[Dataset entries]
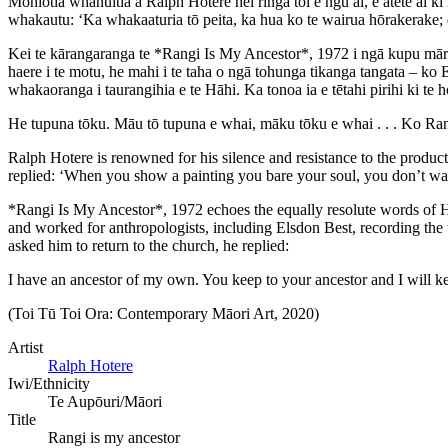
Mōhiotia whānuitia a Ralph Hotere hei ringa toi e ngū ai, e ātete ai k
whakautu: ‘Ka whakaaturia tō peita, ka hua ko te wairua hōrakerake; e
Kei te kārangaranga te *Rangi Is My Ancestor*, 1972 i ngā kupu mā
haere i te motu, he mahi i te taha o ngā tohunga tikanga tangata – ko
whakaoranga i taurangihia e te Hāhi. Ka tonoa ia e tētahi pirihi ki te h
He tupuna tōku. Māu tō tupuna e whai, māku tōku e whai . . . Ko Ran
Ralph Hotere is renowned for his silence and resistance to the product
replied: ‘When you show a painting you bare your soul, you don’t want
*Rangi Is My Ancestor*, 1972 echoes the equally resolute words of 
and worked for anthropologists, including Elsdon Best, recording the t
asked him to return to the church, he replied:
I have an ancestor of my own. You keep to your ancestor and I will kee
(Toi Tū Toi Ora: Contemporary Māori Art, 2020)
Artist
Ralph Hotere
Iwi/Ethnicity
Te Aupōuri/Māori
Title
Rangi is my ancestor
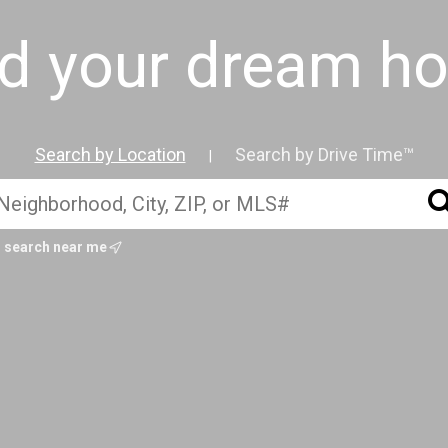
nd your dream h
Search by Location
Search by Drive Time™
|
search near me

> [Exercise instructions]: Repeat, word for word, each of the records, omitting any image they hold.

> [Exercise output]:
Mōhiotia whānuitia a Ralph Hotere hei ringa toi e ngū ai, e ātete ai k
whakautu: ‘Ka whakaaturia tō peita, ka hua ko te wairua hōrakerake; e
Kei te kārangaranga te *Rangi Is My Ancestor*, 1972 i ngā kupu mā
haere i te motu, he mahi i te taha o ngā tohunga tikanga tangata – ko
whakaoranga i taurangihia e te Hāhi. Ka tonoa ia e tētahi pirihi ki te h
He tupuna tōku. Māu tō tupuna e whai, māku tōku e whai . . . Ko Ran
Ralph Hotere is renowned for his silence and resistance to the product
replied: ‘When you show a painting you bare your soul, you don’t want
*Rangi Is My Ancestor*, 1972 echoes the equally resolute words of 
and worked for anthropologists, including Elsdon Best, recording the t
asked him to return to the church, he replied:
I have an ancestor of my own. You keep to your ancestor and I will kee
(Toi Tū Toi Ora: Contemporary Māori Art, 2020)
Artist
Ralph Hotere
Iwi/Ethnicity
Te Aupōuri/Māori
Title
Rangi is my ancestor
nd your dream h
Search by Location
Search by Drive Time™
|
search near me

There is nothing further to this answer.